Comparing with an opamp, why a transistor

Discussion in 'The Projects Forum' started by richiechen, Jan 1, 2012.

  1. richiechen

    Thread Starter Member

    Jan 1, 2012
    Hi all
    I have always a question in mind.

    WITHOUT considering the price, under what condition a transistor will be chosen, instead of an opamp?
    A good opamp has far lower noise and distortion.

  2. thatoneguy

    AAC Fanatic!

    Feb 19, 2009
    When a switch is needed instead of an amplifier

    Save board space when an amplifier is needed

    Speed of transitions (slew rate in op-amps)

    When dealing with medium to large currents (> 100mA).

    There's more reasons, but those come off the top of my head as glaring examples.
    richiechen likes this.
  3. SgtWookie


    Jul 17, 2007
    Many opamps are limited to 20mA to 30mA source or sink output current. A typical small-signal transistor may be capable of 50mA up to 500mA source/sink current, depending on the type and how it's connected.

    Transistors are generally far cheaper than opamps, and if only one is required, usually take less board space. Cost is always a consideration.
  4. DickCappels


    Aug 21, 2008
    Short answer: When you can't quite get what you need in a monolithic device, but is still achievable with discreet parts.
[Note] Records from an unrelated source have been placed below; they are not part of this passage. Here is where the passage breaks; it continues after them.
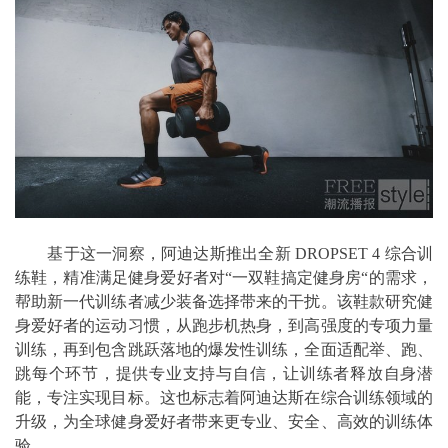
基于这一洞察，阿迪达斯推出全新 DROPSET 4 综合训
练鞋，精准满足健身爱好者对“一双鞋搞定健身房“的需求，
帮助新一代训练者减少装备选择带来的干扰。该鞋款研究健
身爱好者的运动习惯，从跑步机热身，到高强度的专项力量
训练，再到包含跳跃落地的爆发性训练，全面适配举、跑、
跳每个环节，提供专业支持与自信，让训练者释放自身潜
能，专注实现目标。这也标志着阿迪达斯在综合训练领域的
升级，为全球健身爱好者带来更专业、安全、高效的训练体
验。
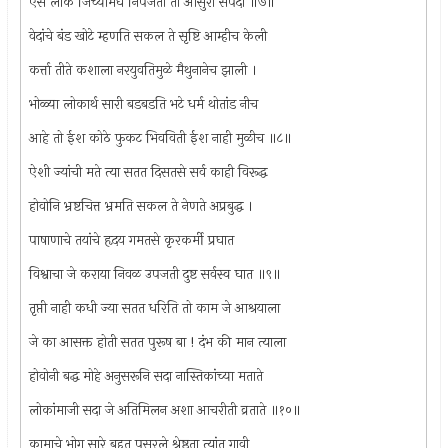
ऐसे लोक जिच्यामधे निपजती ती आसुरी संपदा ॥७॥
वेदांचे बंड खोटे म्हणति सकल ते सृष्टि आम्हीच केली
कर्त्ता तीते कशाला नरयुवतिमुळे मैथुनानेच झाली ।
भोळ्या लोकार्थ सारी बडबडति भटे धर्म थोतांड नीच
आहे तो ईश कोठे फुकट भिवविती ईश नाही मुळीच ॥८॥
ऐशी ज्यांची मते त्या सतत दिसतसे सर्व काही विरूद्ध
होवोनि भ्रष्टचित्त भ्रमति सकल ते नेणते अप्रबुद्ध ।
पाषाणाचे तयांचे हृदय गमतसे कृरकर्मी प्रघात
विश्वाचा जे कराया निवळ उपजती दुष्ट सर्वस्व घात ॥९॥
तृप्ती नाही कधी ज्या सतत धरिति तो काम जे आश्रयाला
जे का आसक्त होती सतत पुरूष बा ! दंभ की मान त्याला
होवोनी बद्ध मोहे अनुसरूनि सदा नास्तिकांच्या मताते
लोकांमाजी सदा जे अतिमिलन अशा आचरीती व्रताते ॥१०॥
कामाचे भोग सारे बहुत पसरले श्रेष्ठता त्यांत गावी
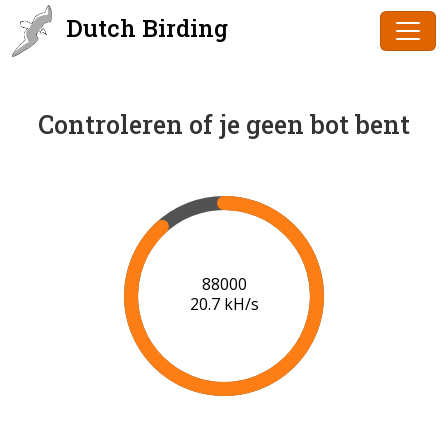
Dutch Birding
Controleren of je geen bot bent
90000
20.8 kH/s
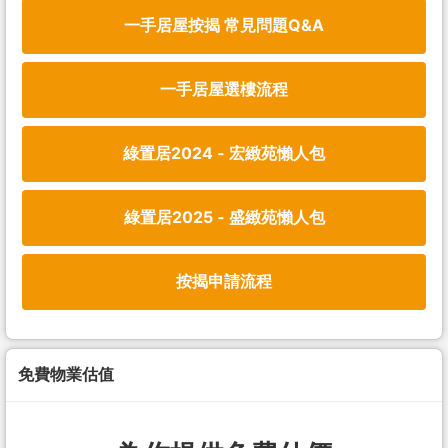
一手居屋按揭 常見問題Q&A
一手居屋選樓流程
綠置居2024 - 宏緻苑懶人包
綠置居2025 - 盛緻苑懶人包
按揭申請流程
免費物業估值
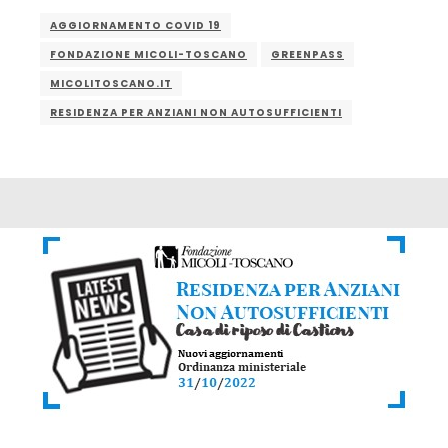
AGGIORNAMENTO COVID 19
FONDAZIONE MICOLI-TOSCANO
GREENPASS
MICOLITOSCANO.IT
RESIDENZA PER ANZIANI NON AUTOSUFFICIENTI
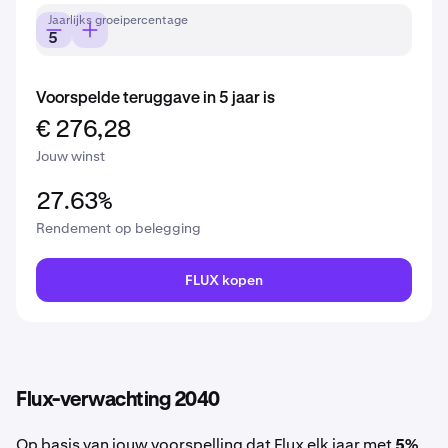
Jaarlijks groeipercentage
Voorspelde teruggave in 5 jaar is
€ 276,28
Jouw winst
27.63%
Rendement op belegging
FLUX kopen
Flux-verwachting 2040
Op basis van jouw voorspelling dat Flux elk jaar met
5%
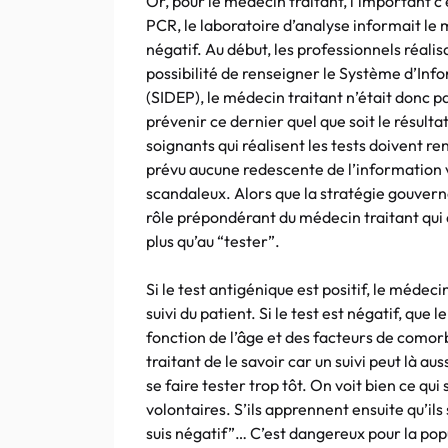
Or, pour le médecin traitant, l’important c’e
PCR, le laboratoire d’analyse informait le mé
négatif. Au début, les professionnels réalis
possibilité de renseigner le Système d’Inf
(SIDEP), le médecin traitant n’était donc pas
prévenir ce dernier quel que soit le résulta
soignants qui réalisent les tests doivent r
prévu aucune redescente de l’information v
scandaleux. Alors que la stratégie gouvern
rôle prépondérant du médecin traitant qui as
plus qu’au “tester”.
Si le test antigénique est positif, le médec
suivi du patient. Si le test est négatif, q
fonction de l’âge et des facteurs de comor
traitant de le savoir car un suivi peut là au
se faire tester trop tôt. On voit bien ce qui
volontaires. S’ils apprennent ensuite qu’ils s
suis négatif”… C’est dangereux pour la pop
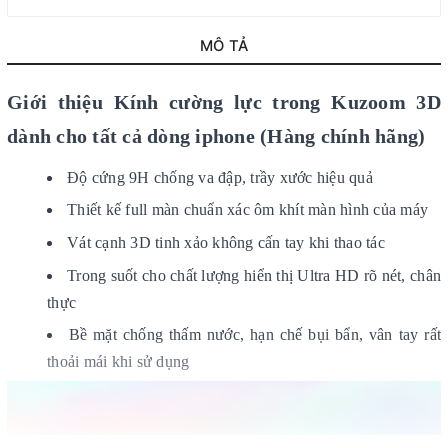
MÔ TẢ
Giới thiệu Kính cường lực trong Kuzoom 3D
dành cho tất cả dòng iphone (Hàng chính hãng)
Độ cứng 9H chống va đập, trầy xước hiệu quả
Thiết kế full màn chuẩn xác ôm khít màn hình của máy
Vát cạnh 3D tinh xảo không cấn tay khi thao tác
Trong suốt cho chất lượng hiển thị Ultra HD rõ nét, chân
thực
Bề mặt chống thấm nước, hạn chế bụi bẩn, vân tay rất
thoải mái khi sử dụng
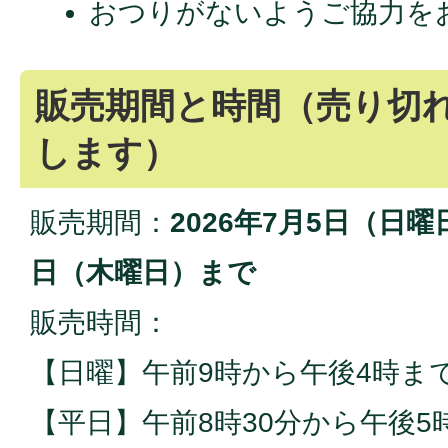
おつりがないようご協力を
販売期間と時間（売り切
します）
販売期間：
2026年7月5日（日曜
日（木曜日）まで
販売時間：
【日曜】午前9時から午後4時ま
【平日】午前8時30分から午後5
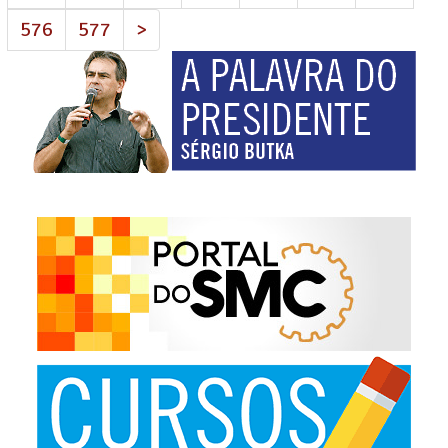
576
577
>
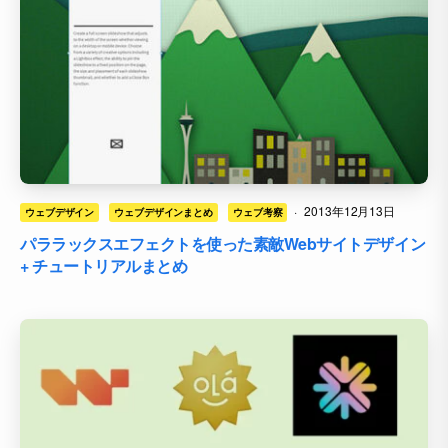
·
2013年12月13日
ウェブデザイン
ウェブデザインまとめ
ウェブ考察
パララックスエフェクトを使った素敵Webサイトデザイン
+ チュートリアルまとめ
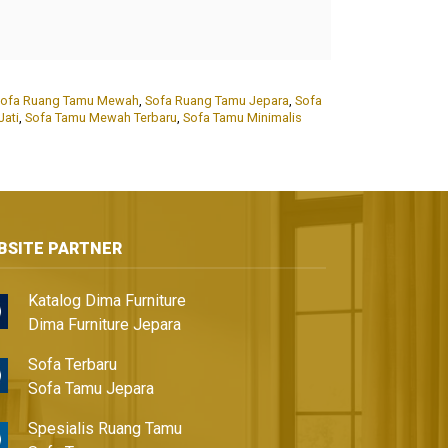
Sofa Ruang Tamu Mewah
,
Sofa Ruang Tamu Jepara
,
Sofa
ati
,
Sofa Tamu Mewah Terbaru
,
Sofa Tamu Minimalis
BSITE PARTNER
Katalog Dima Furniture
Dima Furniture Jepara
Sofa Terbaru
Sofa Tamu Jepara
Spesialis Ruang Tamu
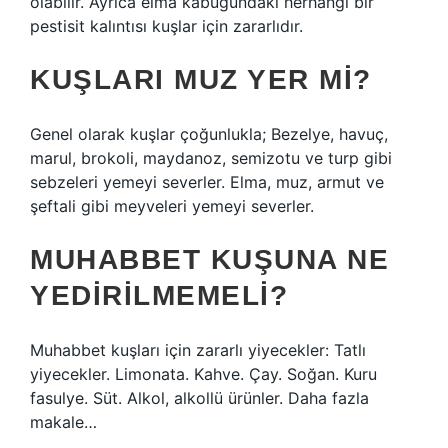
olabilir. Ayrıca elma kabuğundaki herhangi bir
pestisit kalıntısı kuşlar için zararlıdır.
KUŞLARI MUZ YER MI?
Genel olarak kuşlar çoğunlukla; Bezelye, havuç,
marul, brokoli, maydanoz, semizotu ve turp gibi
sebzeleri yemeyi severler. Elma, muz, armut ve
şeftali gibi meyveleri yemeyi severler.
MUHABBET KUŞUNA NE
YEDIRILMEMELI?
Muhabbet kuşları için zararlı yiyecekler: Tatlı
yiyecekler. Limonata. Kahve. Çay. Soğan. Kuru
fasulye. Süt. Alkol, alkollü ürünler. Daha fazla
makale…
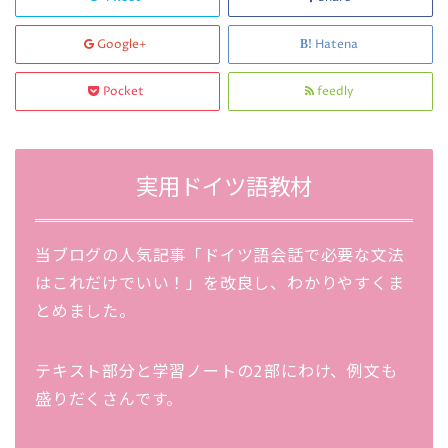
Google+
Hatena
Pocket
feedly
実用ドイツ語教材
当ブログの人気記事「ドイツ語会話で必要な文法
はこれだけでいい！」を改良し、わかりやすくま
とめました。
テキスト部分と学習ノートの2部にわけ、例文も
盛りだくさんです。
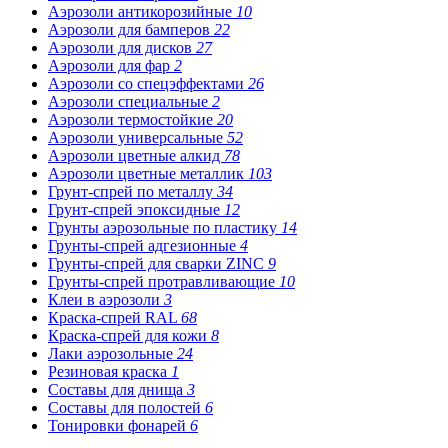
Аэрозоли антикорозийные
10
Аэрозоли для бамперов
22
Аэрозоли для дисков
27
Аэрозоли для фар
2
Аэрозоли со спецэффектами
26
Аэрозоли специальные
2
Аэрозоли термостойкие
20
Аэрозоли универсальные
52
Аэрозоли цветные алкид
78
Аэрозоли цветные металлик
103
Грунт-спрей по металлу
34
Грунт-спрей эпоксидные
12
Грунты аэрозольные по пластику
14
Грунты-спрей адгезионные
4
Грунты-спрей для сварки ZINC
9
Грунты-спрей протравливающие
10
Клеи в аэрозоли
3
Краска-спрей RAL
68
Краска-спрей для кожи
8
Лаки аэрозольные
24
Резиновая краска
1
Составы для днища
3
Составы для полостей
6
Тонировки фонарей
6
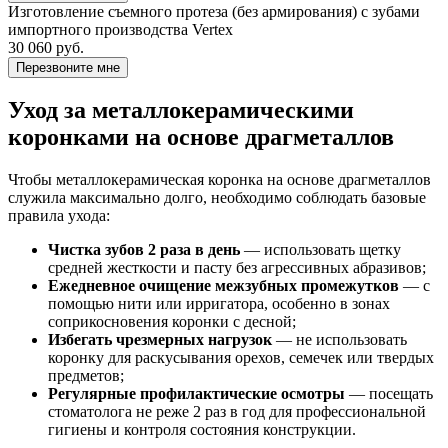
Изготовление съемного протеза (без армирования) с зубами
импортного производства Vertex
30 060 руб.
Перезвоните мне
Уход за металлокерамическими
коронками на основе драгметаллов
Чтобы металлокерамическая коронка на основе драгметаллов
служила максимально долго, необходимо соблюдать базовые
правила ухода:
Чистка зубов 2 раза в день
— использовать щетку
средней жесткости и пасту без агрессивных абразивов;
Ежедневное очищение межзубных промежутков
— с
помощью нити или ирригатора, особенно в зонах
соприкосновения коронки с десной;
Избегать чрезмерных нагрузок
— не использовать
коронку для раскусывания орехов, семечек или твердых
предметов;
Регулярные профилактические осмотры
— посещать
стоматолога не реже 2 раз в год для профессиональной
гигиены и контроля состояния конструкции.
    In a two applications, I was not able to find an opamp with the required offset stability, low enough open loop gain to prevent oscillation, and high voltage capability to allow a high enough compliance voltage in a linear magnetic deflection amplifier, and so ended up making a precision bipolar amplifier out of discreet parts.

    Applications such as these are becoming scarce now that there is such a huge collection of widely varied available opamps.